In the material below, find each line with the word "ремонт" and list it.
[RECORDS FOR THIS TASK]
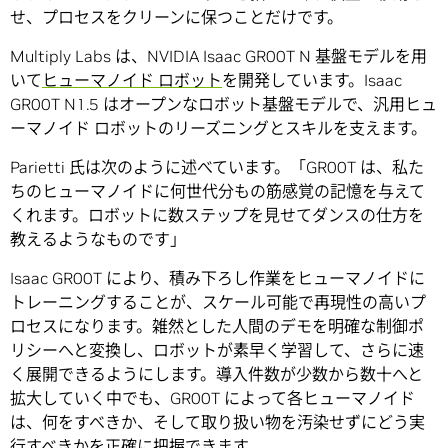
せ、プロセスをクリーンに保つことだけです。
Multiply Labs は、NVIDIA Isaac GR00T N 基盤モデルを用
いて
ヒューマノイド ロボット
を開発しています。Isaac
GR00T N1.5 はオープンなロボット基盤モデルで、汎用ヒュ
ーマノイド ロボットのリーズニングとスキルを支えます。
Parietti 氏は次のように述べています。「GR00T は、私た
ちのヒューマノイドに何世代分もの筋感覚の記憶を与えて
くれます。ロボットに数ステップを見せてダンスの仕方を
教えるようなものです」
Isaac GR00T により、積み下ろし作業をヒューマノイドに
トレーニングすることが、スケール可能で再現性の高いプ
ロセスになります。雑然とした人間のデモを明確な制御ポ
リシーへと変換し、ロボットが素早く学習して、さらに速
く展開できるようにします。導入件数が少数から数十へと
拡大していく中でも、GR00T によって各ヒューマノイド
は、何をすべきか、そして取り扱い物を汚染せずにどう実
行すべきかを正確に把握できます。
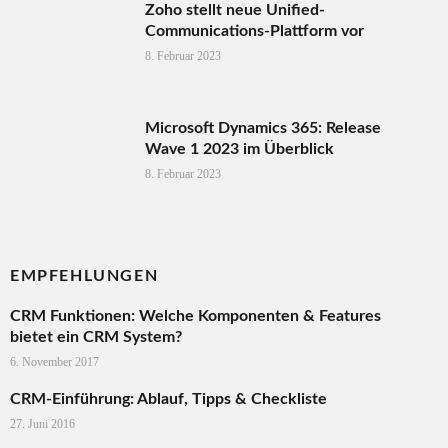
Zoho stellt neue Unified-
Communications-Plattform vor
8. Februar 2023
Microsoft Dynamics 365: Release
Wave 1 2023 im Überblick
8. Februar 2023
EMPFEHLUNGEN
CRM Funktionen: Welche Komponenten & Features
bietet ein CRM System?
6. November 2017
CRM-Einführung: Ablauf, Tipps & Checkliste
27. Juni 2016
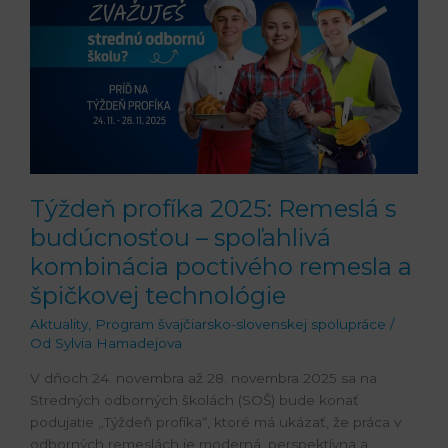
2025:
Remeslá
s
budúcnosťou
–
spoľahlivá
kombinácia
poctivého
remesla
Týždeň profíka 2025: Remeslá s
a
špičkovej
budúcnosťou – spoľahlivá
technológie
kombinácia poctivého remesla a
špičkovej technológie
Aktuality
,
Program švajčiarsko-slovenskej spolupráce
/
Od
Sylvia Hamadejova
V dňoch 24. novembra až 28. novembra 2025 sa na
Stredných odborných školách (SOŠ) bude konať
podujatie „Týždeň profíka“, ktoré má ukázať, že práca v
odborných remeslách je moderná, perspektívna a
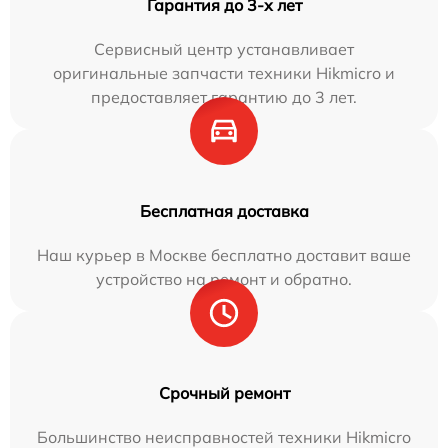
Гарантия до 3-х лет
Сервисный центр устанавливает
оригинальные запчасти техники Hikmicro и
предоставляет гарантию до 3 лет.
Бесплатная доставка
Наш курьер в Москве бесплатно доставит ваше
устройство на ремонт и обратно.
Срочный ремонт
Большинство неисправностей техники Hikmicro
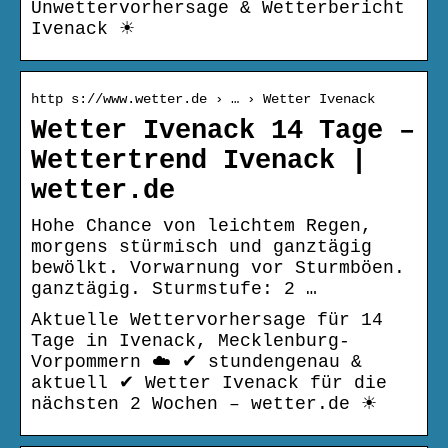
Unwettervorhersage & Wetterbericht
Ivenack ☀
http s://www.wetter.de › … › Wetter Ivenack
Wetter Ivenack 14 Tage –
Wettertrend Ivenack |
wetter.de
Hohe Chance von leichtem Regen,
morgens stürmisch und ganztägig
bewölkt. Vorwarnung vor Sturmböen.
ganztägig. Sturmstufe: 2 …
Aktuelle Wettervorhersage für 14
Tage in Ivenack, Mecklenburg-
Vorpommern ☁️ ✔ stundengenau &
aktuell ✔ Wetter Ivenack für die
nächsten 2 Wochen – wetter.de ☀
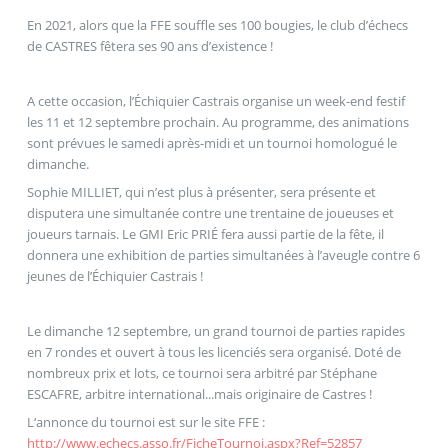
En 2021, alors que la FFE souffle ses 100 bougies, le club d’échecs
de CASTRES fêtera ses 90 ans d’existence !
A cette occasion, l’Échiquier Castrais organise un week-end festif
les 11 et 12 septembre prochain. Au programme, des animations
sont prévues le samedi après-midi et un tournoi homologué le
dimanche.
Sophie MILLIET, qui n’est plus à présenter, sera présente et
disputera une simultanée contre une trentaine de joueuses et
joueurs tarnais. Le GMI Eric PRIÉ fera aussi partie de la fête, il
donnera une exhibition de parties simultanées à l’aveugle contre 6
jeunes de l’Échiquier Castrais !
Le dimanche 12 septembre, un grand tournoi de parties rapides
en 7 rondes et ouvert à tous les licenciés sera organisé. Doté de
nombreux prix et lots, ce tournoi sera arbitré par Stéphane
ESCAFRE, arbitre international...mais originaire de Castres !
L‘annonce du tournoi est sur le site FFE :
http://www.echecs.asso.fr/FicheTournoi.aspx?Ref=52857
[/RECORDS FOR THIS TASK]
**RESPONSE**
устройство на ремонт и обратно.
Срочный ремонт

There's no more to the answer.